- **Brief**: Your answer must be an exact copy of the records below, minus any images.

[Records drawn from a dataset]

──────

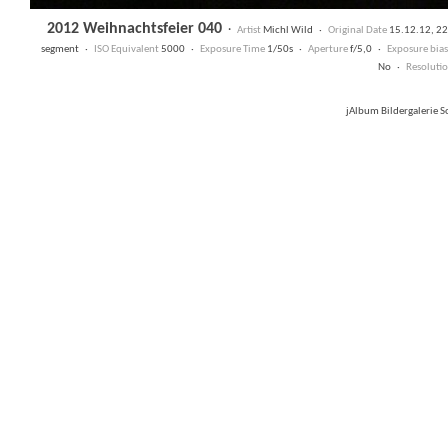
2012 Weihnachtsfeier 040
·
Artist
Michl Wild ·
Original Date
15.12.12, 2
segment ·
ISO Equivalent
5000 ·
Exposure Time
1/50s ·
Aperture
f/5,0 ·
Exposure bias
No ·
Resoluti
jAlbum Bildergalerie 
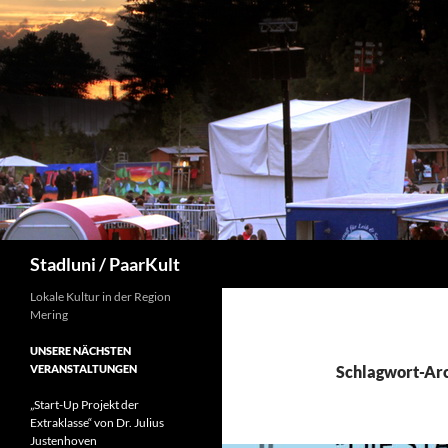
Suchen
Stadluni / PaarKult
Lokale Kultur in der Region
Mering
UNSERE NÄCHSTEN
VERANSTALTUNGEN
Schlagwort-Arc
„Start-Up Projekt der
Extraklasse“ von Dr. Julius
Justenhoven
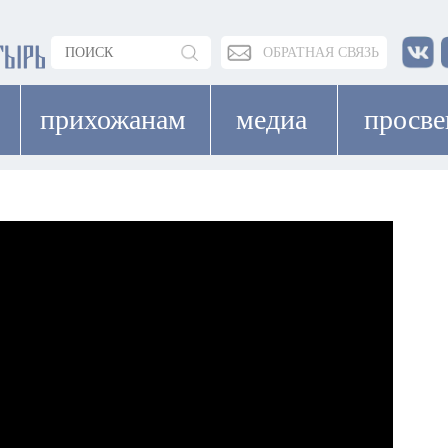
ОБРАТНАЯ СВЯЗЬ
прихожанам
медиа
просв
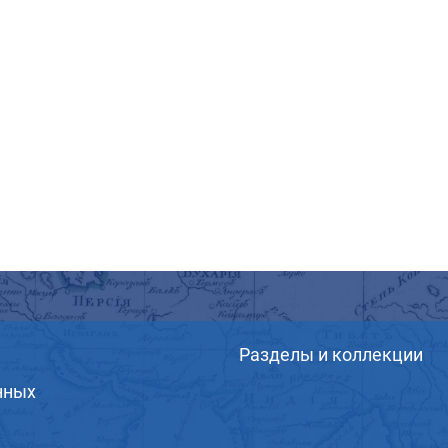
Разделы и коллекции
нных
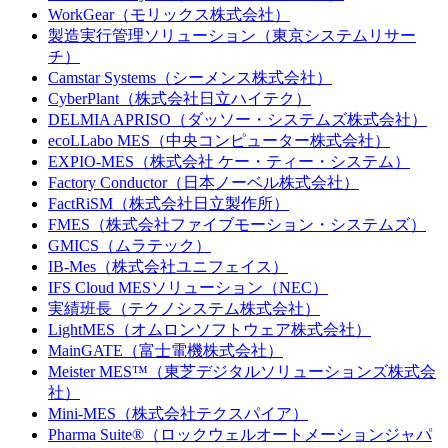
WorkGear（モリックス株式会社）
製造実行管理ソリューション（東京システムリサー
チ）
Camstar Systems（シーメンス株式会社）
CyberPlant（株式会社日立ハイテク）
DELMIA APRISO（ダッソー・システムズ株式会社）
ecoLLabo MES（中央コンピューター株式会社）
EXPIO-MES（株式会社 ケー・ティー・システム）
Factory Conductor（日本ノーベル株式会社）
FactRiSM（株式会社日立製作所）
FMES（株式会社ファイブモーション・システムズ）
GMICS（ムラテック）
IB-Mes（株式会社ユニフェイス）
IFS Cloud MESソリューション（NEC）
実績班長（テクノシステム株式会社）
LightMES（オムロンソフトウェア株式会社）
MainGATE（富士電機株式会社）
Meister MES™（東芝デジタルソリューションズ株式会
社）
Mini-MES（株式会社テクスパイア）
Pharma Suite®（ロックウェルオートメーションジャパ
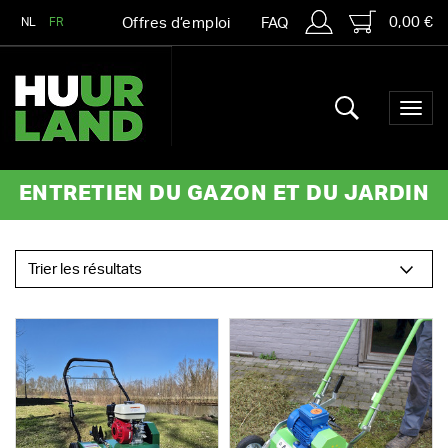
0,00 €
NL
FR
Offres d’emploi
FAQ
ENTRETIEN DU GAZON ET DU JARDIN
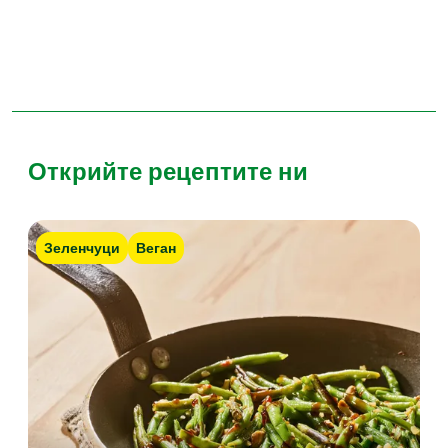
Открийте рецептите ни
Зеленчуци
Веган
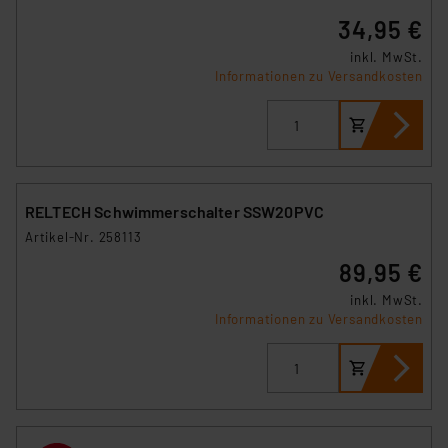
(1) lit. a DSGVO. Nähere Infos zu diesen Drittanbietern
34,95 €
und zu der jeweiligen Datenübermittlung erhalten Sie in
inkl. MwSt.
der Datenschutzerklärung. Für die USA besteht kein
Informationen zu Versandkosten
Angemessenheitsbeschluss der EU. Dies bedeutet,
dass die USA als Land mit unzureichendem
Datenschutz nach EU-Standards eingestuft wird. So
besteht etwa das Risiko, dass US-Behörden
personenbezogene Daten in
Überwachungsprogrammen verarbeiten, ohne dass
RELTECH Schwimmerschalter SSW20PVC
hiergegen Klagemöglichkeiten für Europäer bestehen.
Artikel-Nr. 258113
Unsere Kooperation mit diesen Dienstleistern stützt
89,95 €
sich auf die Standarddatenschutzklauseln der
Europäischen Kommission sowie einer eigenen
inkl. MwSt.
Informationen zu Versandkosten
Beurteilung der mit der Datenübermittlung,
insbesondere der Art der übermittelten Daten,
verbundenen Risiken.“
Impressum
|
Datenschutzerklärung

──────

- **Result of the exercise**:
2012 Weihnachtsfeier 040
·
Artist
Michl Wild ·
Original Date
15.12.12, 2
segment ·
ISO Equivalent
5000 ·
Exposure Time
1/50s ·
Aperture
f/5,0 ·
Exposure bias
No ·
Resoluti
jAlbum Bildergalerie 
Suchen
Stadluni / PaarKult
Lokale Kultur in der Region
Mering
UNSERE NÄCHSTEN
VERANSTALTUNGEN
Schlagwort-Arc
„Start-Up Projekt der
Extraklasse“ von Dr. Julius
Justenhoven
ОБРАТНАЯ СВЯЗЬ
прихожанам
медиа
просв
Разделы и коллекции
нных
WorkGear（モリックス株式会社）
製造実行管理ソリューション（東京システムリサー
チ）
Camstar Systems（シーメンス株式会社）
CyberPlant（株式会社日立ハイテク）
DELMIA APRISO（ダッソー・システムズ株式会社）
ecoLLabo MES（中央コンピューター株式会社）
EXPIO-MES（株式会社 ケー・ティー・システム）
Factory Conductor（日本ノーベル株式会社）
FactRiSM（株式会社日立製作所）
FMES（株式会社ファイブモーション・システムズ）
GMICS（ムラテック）
IB-Mes（株式会社ユニフェイス）
IFS Cloud MESソリューション（NEC）
実績班長（テクノシステム株式会社）
LightMES（オムロンソフトウェア株式会社）
MainGATE（富士電機株式会社）
Meister MES™（東芝デジタルソリューションズ株式会
社）
Mini-MES（株式会社テクスパイア）
Pharma Suite®（ロックウェルオートメーションジャパ
0,00 €
NL
FR
Offres d’emploi
FAQ
ENTRETIEN DU GAZON ET DU JARDIN
Открийте рецептите ни
Зеленчуци
Веган
(1) lit. a DSGVO. Nähere Infos zu diesen Drittanbietern
34,95 €
und zu der jeweiligen Datenübermittlung erhalten Sie in
inkl. MwSt.
der Datenschutzerklärung. Für die USA besteht kein
Informationen zu Versandkosten
Angemessenheitsbeschluss der EU. Dies bedeutet,
dass die USA als Land mit unzureichendem
Datenschutz nach EU-Standards eingestuft wird. So
besteht etwa das Risiko, dass US-Behörden
personenbezogene Daten in
Überwachungsprogrammen verarbeiten, ohne dass
RELTECH Schwimmerschalter SSW20PVC
hiergegen Klagemöglichkeiten für Europäer bestehen.
Artikel-Nr. 258113
Unsere Kooperation mit diesen Dienstleistern stützt
89,95 €
sich auf die Standarddatenschutzklauseln der
Europäischen Kommission sowie einer eigenen
inkl. MwSt.
Informationen zu Versandkosten
Beurteilung der mit der Datenübermittlung,
insbesondere der Art der übermittelten Daten,
verbundenen Risiken.“
Impressum
|
Datenschutzerklärung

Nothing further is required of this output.